**Description of the task**. Once you have read the entries, please say how many lines hold the string "seals", giving the number only.

• • • •

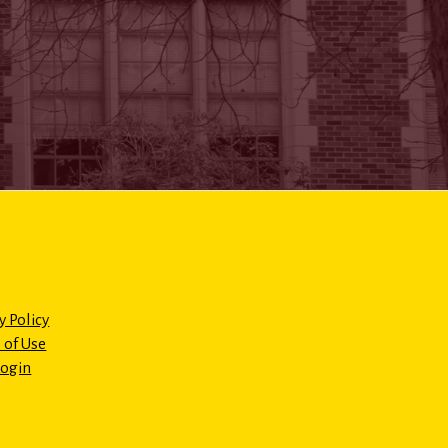
y Policy
 of Use
Login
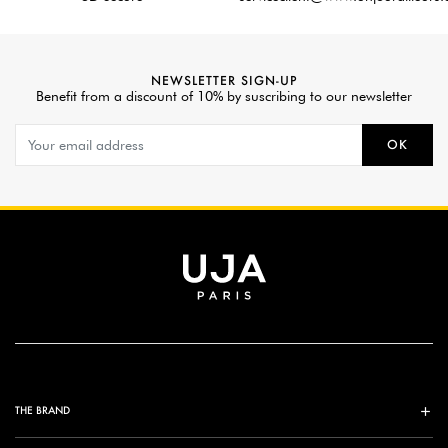
NEWSLETTER SIGN-UP
Benefit from a discount of 10% by suscribing to our newsletter
OK
THE BRAND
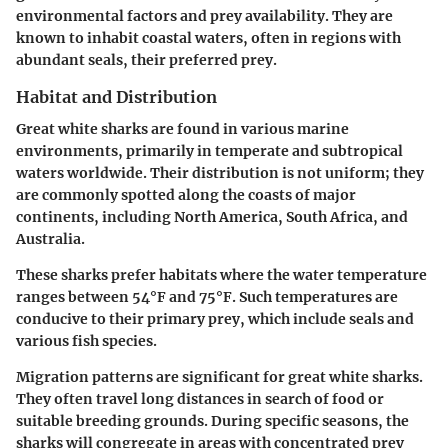
environmental factors and prey availability. They are
known to inhabit coastal waters, often in regions with
abundant seals, their preferred prey.
Habitat and Distribution
Great white sharks are found in various marine
environments, primarily in temperate and subtropical
waters worldwide. Their distribution is not uniform; they
are commonly spotted along the coasts of major
continents, including North America, South Africa, and
Australia.
These sharks prefer habitats where the water temperature
ranges between 54°F and 75°F. Such temperatures are
conducive to their primary prey, which include seals and
various fish species.
Migration patterns are significant for great white sharks.
They often travel long distances in search of food or
suitable breeding grounds. During specific seasons, the
sharks will congregate in areas with concentrated prey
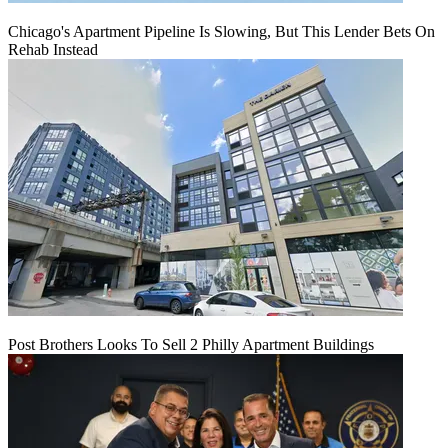
Chicago's Apartment Pipeline Is Slowing, But This Lender Bets On
Rehab Instead
Post Brothers Looks To Sell 2 Philly Apartment Buildings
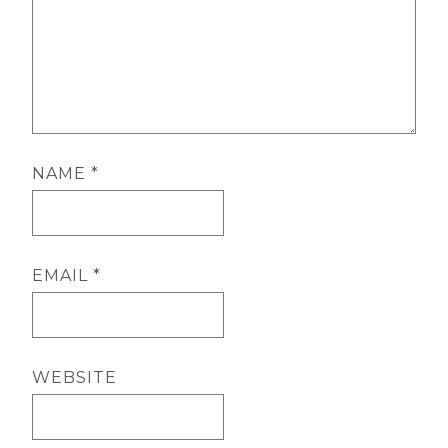
NAME
*
EMAIL
*
WEBSITE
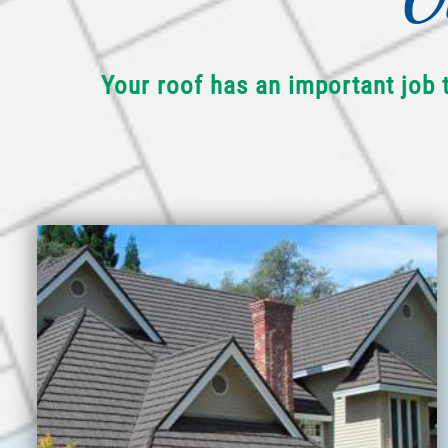
Your roof has an important job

• • • •

**Answer section**. 2